Но там я впервые увидел человеческие животные качества — ложь, насилие, слабость, хитрость. От всего этого я в детстве был изолирован и не знал, что за существо человек. Причем безотносительно времени, он такой и при Чингисхане, и при Ленине, и при Рузвельте.

Сила этой реальности и ужасна, и прекрасна. И тема — реальность напрямую — со мной до конца. Сначала просто рисовал на стекле — пытался показать реальность, которую картина заслоняет от художника. Потом стал втаскивать реальность в пространство культуры — таскал землю и могильные камни в галерею. Но все это был только формальный поиск, литература — смотри сюда, думай то. Но в художественном образе реальность и объект не сплавлялись.
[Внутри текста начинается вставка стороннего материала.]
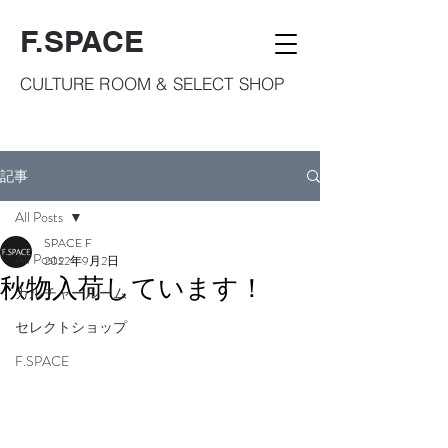
F.SPACE
CULTURE ROOM & SELECT SHOP
記事
All Posts
SPACE F
All Posts
2022年9月2日
秋物入荷しています！
カルチャールーム
セレクトショップ
F.SPACE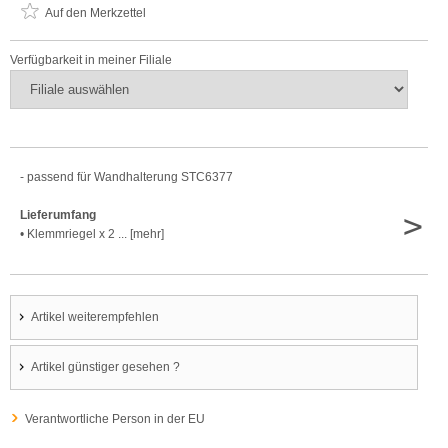
Auf den Merkzettel
Verfügbarkeit in meiner Filiale
- passend für Wandhalterung STC6377
>
Lieferumfang
• Klemmriegel x 2 ... [mehr]
Artikel weiterempfehlen
Artikel günstiger gesehen ?
Verantwortliche Person in der EU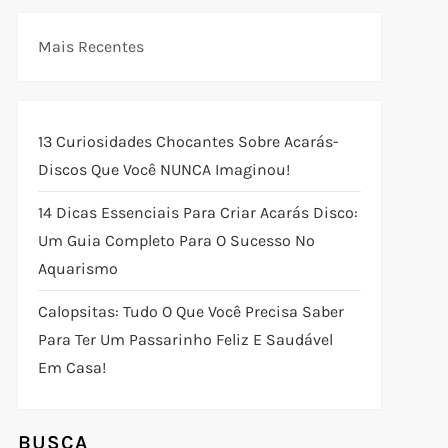
Mais Recentes
13 Curiosidades Chocantes Sobre Acarás-
Discos Que Você NUNCA Imaginou!
14 Dicas Essenciais Para Criar Acarás Disco:
Um Guia Completo Para O Sucesso No
Aquarismo
Calopsitas: Tudo O Que Você Precisa Saber
Para Ter Um Passarinho Feliz E Saudável
Em Casa!
BUSCA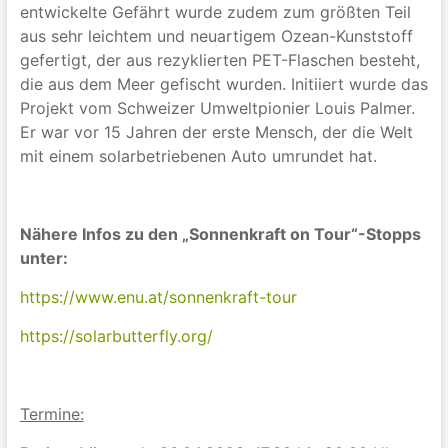
entwickelte Gefährt wurde zudem zum größten Teil
aus sehr leichtem und neuartigem Ozean-Kunststoff
gefertigt, der aus rezyklierten PET-Flaschen besteht,
die aus dem Meer gefischt wurden. Initiiert wurde das
Projekt vom Schweizer Umweltpionier Louis Palmer.
Er war vor 15 Jahren der erste Mensch, der die Welt
mit einem solarbetriebenen Auto umrundet hat.
Nähere Infos zu den „Sonnenkraft on Tour“-Stopps
unter:
https://www.enu.at/sonnenkraft-tour
https://solarbutterfly.org/
Termine: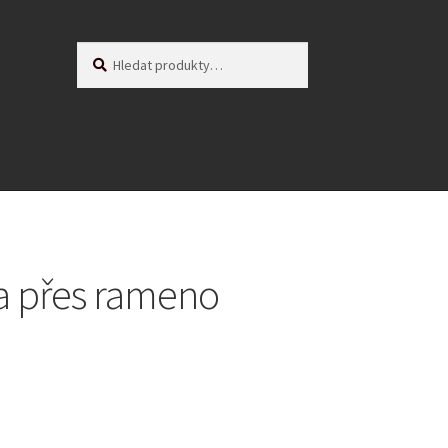
Hledat:
Hledat
a přes rameno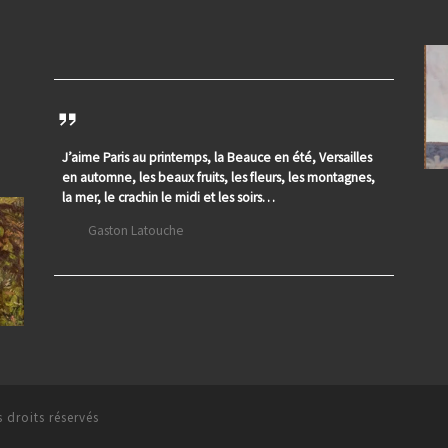
J’aime Paris au printemps, la Beauce en été, Versailles
en automne, les beaux fruits, les fleurs, les montagnes,
la mer, le crachin le midi et les soirs…
Gaston Latouche
 droits réservés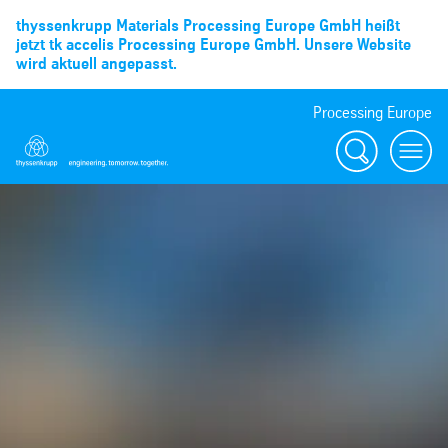
thyssenkrupp Materials Processing Europe GmbH heißt
jetzt tk accelis Processing Europe GmbH. Unsere Website
wird aktuell angepasst.
Processing Europe
Suche
menu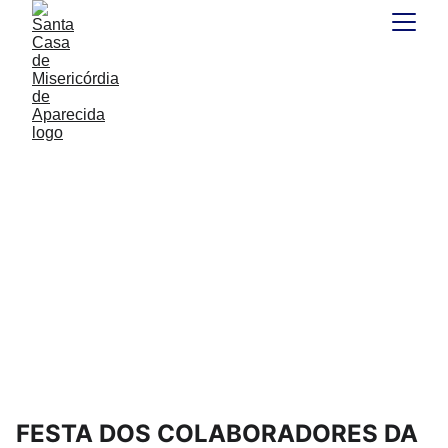
FESTA DOS COLABORADORES DA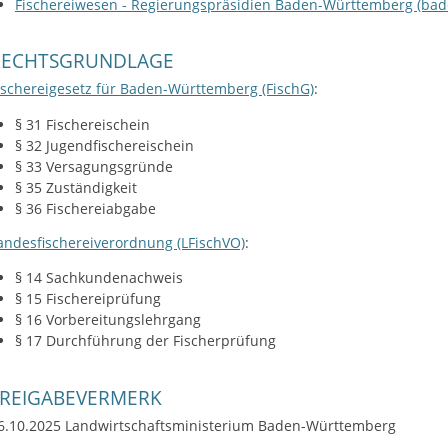
Fischereiwesen - Regierungspräsidien Baden-Württemberg (ba
RECHTSGRUNDLAGE
ischereigesetz für Baden-Württemberg (FischG)
:
§ 31
Fischereischein
§ 32 Jugendfischereischein
§ 33 Versagungsgründe
§ 35 Zuständigkeit
§ 36 Fischereiabgabe
andesfischereiverordnung (LFischVO)
:
§ 14
Sachkundenachweis
§ 15 Fischereiprüfung
§ 16 Vorbereitungslehrgang
§ 17 Durchführung der Fischerprüfung
FREIGABEVERMERK
6.10.2025 Landwirtschaftsministerium Baden-Württemberg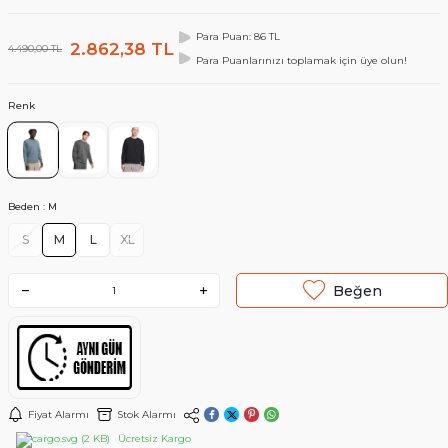
Para Puan: 86 TL
2.862,38
TL
4.490,00
TL
Para Puanlarınızı toplamak için üye olun!
Renk
Beden :
M
S
M
L
XL
Beğen
Fiyat Alarmı
Stok Alarmı
Ücretsiz Kargo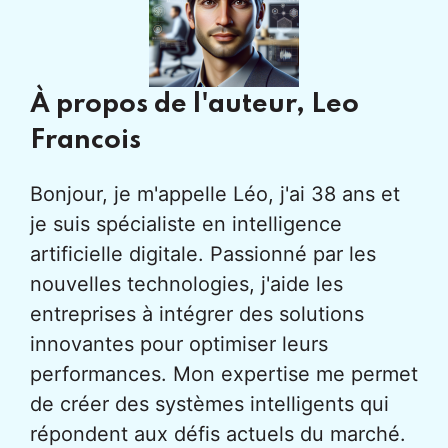
À propos de l'auteur,
Leo
Francois
Bonjour, je m'appelle Léo, j'ai 38 ans et
je suis spécialiste en intelligence
artificielle digitale. Passionné par les
nouvelles technologies, j'aide les
entreprises à intégrer des solutions
innovantes pour optimiser leurs
performances. Mon expertise me permet
de créer des systèmes intelligents qui
répondent aux défis actuels du marché.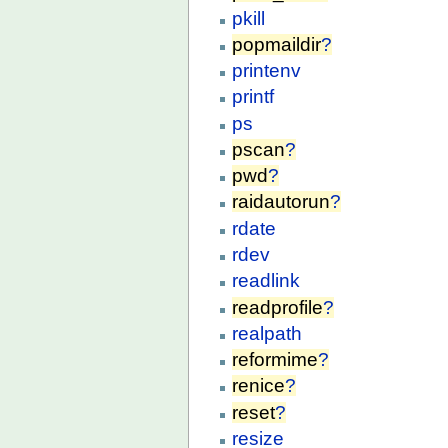
pkill
popmaildir
?
printenv
printf
ps
pscan
?
pwd
?
raidautorun
?
rdate
rdev
readlink
readprofile
?
realpath
reformime
?
renice
?
reset
?
resize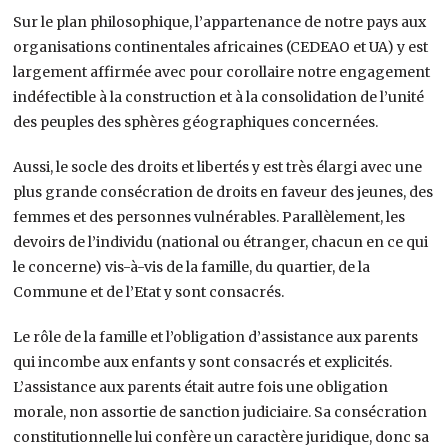
Sur le plan philosophique, l’appartenance de notre pays aux
organisations continentales africaines (CEDEAO et UA) y est
largement affirmée avec pour corollaire notre engagement
indéfectible à la construction et à la consolidation de l’unité
des peuples des sphères géographiques concernées.
Aussi, le socle des droits et libertés y est très élargi avec une
plus grande consécration de droits en faveur des jeunes, des
femmes et des personnes vulnérables. Parallèlement, les
devoirs de l’individu (national ou étranger, chacun en ce qui
le concerne) vis-à-vis de la famille, du quartier, de la
Commune et de l’Etat y sont consacrés.
Le rôle de la famille et l’obligation d’assistance aux parents
qui incombe aux enfants y sont consacrés et explicités.
L’assistance aux parents était autre fois une obligation
morale, non assortie de sanction judiciaire. Sa consécration
constitutionnelle lui confère un caractère juridique, donc sa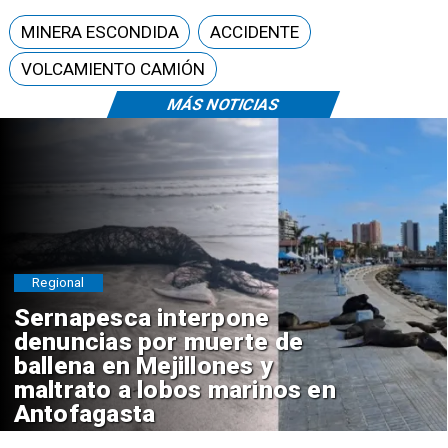
MINERA ESCONDIDA
ACCIDENTE
VOLCAMIENTO CAMIÓN
MÁS NOTICIAS
Regional
Sernapesca interpone
denuncias por muerte de
ballena en Mejillones y
maltrato a lobos marinos en
Antofagasta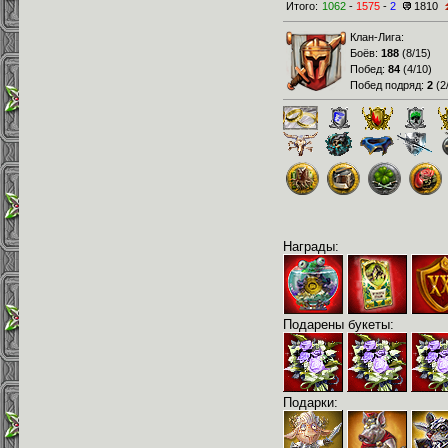
Итого:
1062
-
1575
-
2
1810
Клан-Лига:
Боёв:
188
(
8/15
)
Побед:
84
(
4/10
)
Побед подряд:
2
(
2
Награды:
Подарены букеты:
Подарки: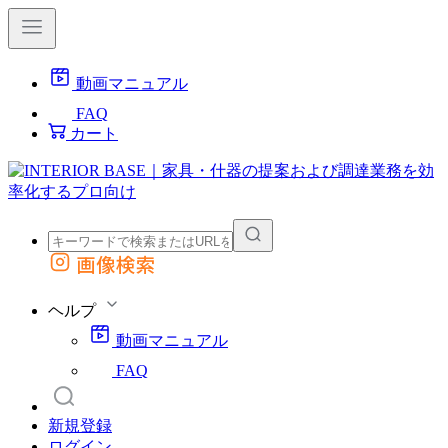
動画マニュアル
FAQ
カート
画像検索
外部サイトの商品をカートに追加
他のサイトで見つけた商品ページのURLを貼り付けて、カートに追加できます
ヘルプ
動画マニュアル
FAQ
新規登録
ログイン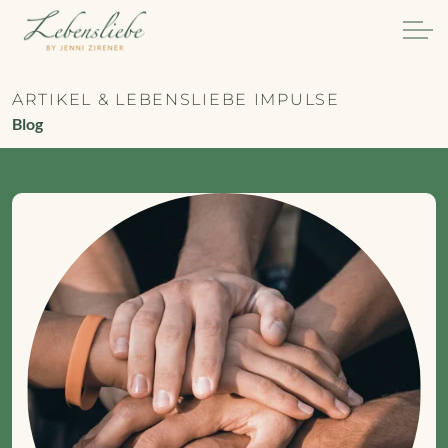
ARTIKEL & LEBENSLIEBE IMPULSE
Blog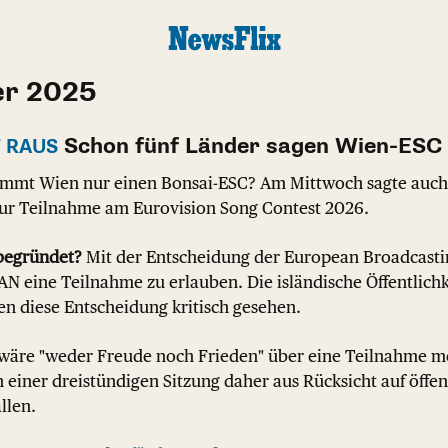
er 2025
Schon fünf Länder sagen Wien-ESC
T RAUS
mt Wien nur einen Bonsai-ESC? Am Mittwoch sagte auch 
ur Teilnahme am Eurovision Song Contest 2026.
begründet?
Mit der Entscheidung der European Broadcast
AN eine Teilnahme zu erlauben. Die isländische Öffentlichk
en diese Entscheidung kritisch gesehen.
wäre "weder Freude noch Frieden" über eine Teilnahme m
 einer dreistündigen Sitzung daher aus Rücksicht auf öff
llen.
Потом появились животные. То есть я хотел не рисовать, как традиционный художник, людей и животных. А, наоборот, вводить их в пространство искусства. Но и это оказалось неубедительным. Вот тогда я и придумал серию перформансов с собаками, где художник обнажает свою природу в реальном мире, городской среде. И это уже получилось. Я пять лет пробегал собакой по всему миру — кого-то это возмущало, кто-то сочувствовал, но это легло на модную тенденцию нового человека, новой антропологии, возникшей на стыке животности и новых технологий.

— Что за стык?

— Подожди, сначала доскажу. Потом я вышел на Зоологический музей, где человечество оставляло следы своей культурной деятельности. Оно живую природу переводило в искусственный рай, уничтожив самую себя, естественную среду обитания, взамен создав эрзац. Оказалось, что главный враг природы — животных, эмоций, чувств — это культура, цивилизация. Страшный такой конфликт. Я стал делать портреты мертвых обезьян, которые смотрят на вас, как живые, и только по каплям клея, швам можно определить, что это чучела. Потом был проект «Рай», где все брутальные сцены человеческой любви происходят в отражении на фоне мертвых животных. И именно к такому раю — красивому и мертвому — идет человечество.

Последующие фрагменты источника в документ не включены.